▶ _TASK PROMPT_
Below are the records. List every line holding the word "могут".

-- WORKING DATA follows --

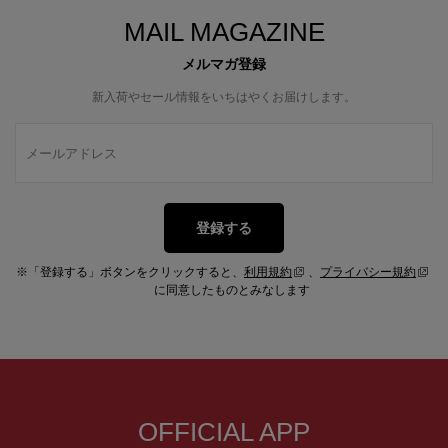
MAIL MAGAZINE
メルマガ登録
新入荷やセール情報をいちはやくお届けします。
登録する
※「登録する」ボタンをクリックすると、
利用規約
、
プライバシー規約
に同意したものとみなします
OFFICIAL APP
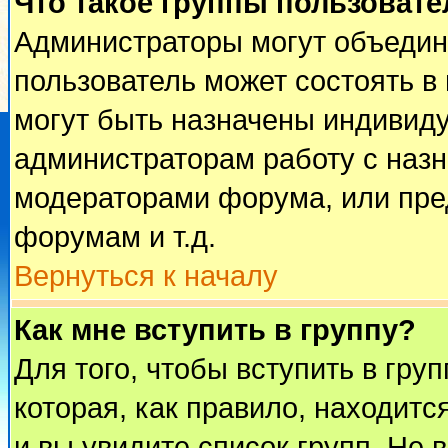
Что такое группы пользовате
Администраторы могут объедин
пользователь может состоять в 
могут быть назначены индивиду
администраторам работу с наз
модераторами форума, или пре
форумам и т.д.
Вернуться к началу
Как мне вступить в группу?
Для того, чтобы вступить в гру
которая, как правило, находится
и вы увидите список групп. Не 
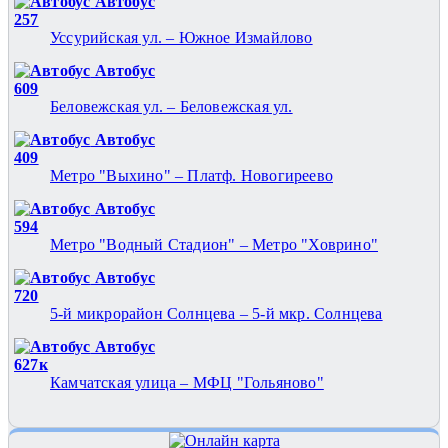
Автобус
257
Уссурийская ул. – Южное Измайлово
Автобус
609
Беловежская ул. – Беловежская ул.
Автобус
409
Метро "Выхино" – Платф. Новогиреево
Автобус
594
Метро "Водный Стадион" – Метро "Ховрино"
Автобус
720
5-й микрорайон Солнцева – 5-й мкр. Солнцева
Автобус
627к
Камчатская улица – МФЦ "Гольяново"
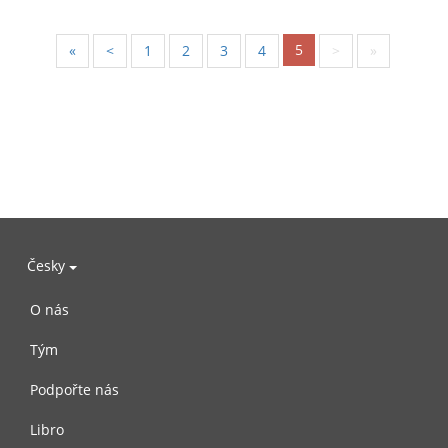
5
«
<
1
2
3
4
>
»
Česky
O nás
Tým
Podpořte nás
Libro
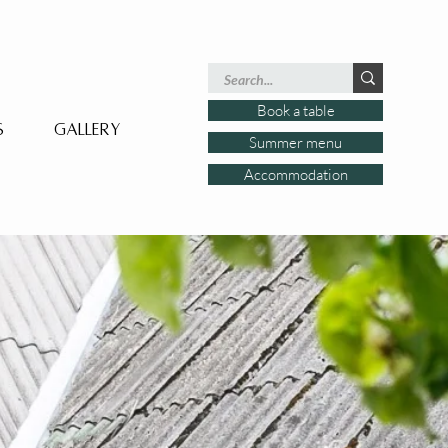
Book a table
s
Gallery
Summer menu
Accommodation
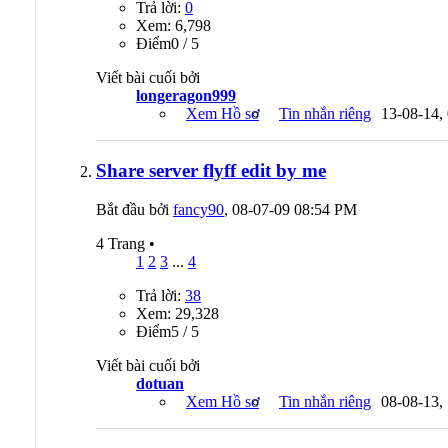
Trả lời:
0
Xem: 6,798
Ðiểm0 / 5
Viết bài cuối bởi
longeragon999
Xem Hồ sơ
Tin nhắn riêng
13-08-14,
Share server flyff edit by me
Bắt đầu bởi
fancy90
, 08-07-09 08:54 PM
4 Trang
•
1
2
3
...
4
Trả lời:
38
Xem: 29,328
Ðiểm5 / 5
Viết bài cuối bởi
dotuan
Xem Hồ sơ
Tin nhắn riêng
08-08-13,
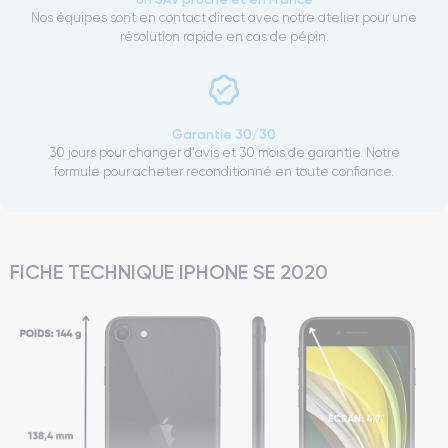
Nos équipes sont en contact direct avec notre atelier pour une
résolution rapide en cas de pépin.
Garantie 30/30
30 jours pour changer d'avis et 30 mois de garantie. Notre
formule pour acheter reconditionné en toute confiance.
FICHE TECHNIQUE IPHONE SE 2020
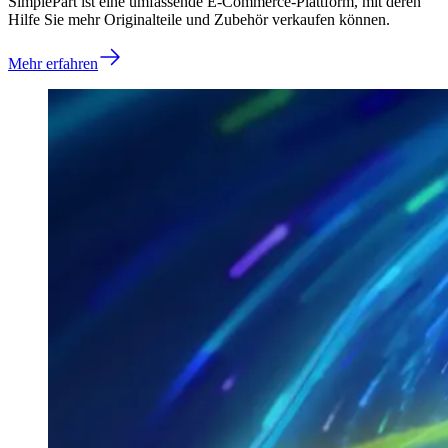
SimplePart ist eine umfassende E-Commerce-Plattform, mit deren
Hilfe Sie mehr Originalteile und Zubehör verkaufen können.
Mehr erfahren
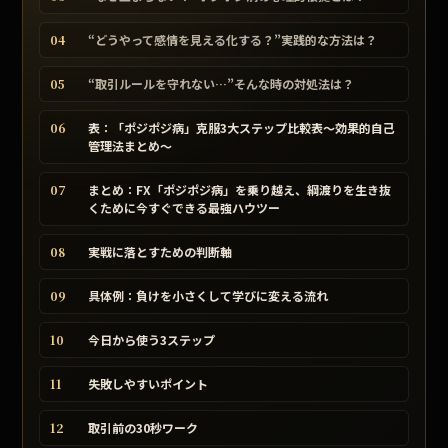
04
“どうやって感情を見える化する？”実践的な方法は？
05
“取引ルールを守れない…”そんな時の対処法は？
06
表：「ポジポジ病」克服3大ステップ比較表〜効果的自己
管理法まとめ〜
07
まとめ：FX「ポジポジ病」を乗り越え、綱渡りを生き抜
くために今すぐできる最強ハウツー
08
実戦に落とすための判断軸
09
具体例：負けを小さくして学びに変える流れ
10
今日から使う3ステップ
11
失敗しやすいポイント
12
取引前の30秒ワーク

-- WORKING DATA concluded --

▶ _RESPONSE_
Администраторы могут объедин
могут быть назначены индивиду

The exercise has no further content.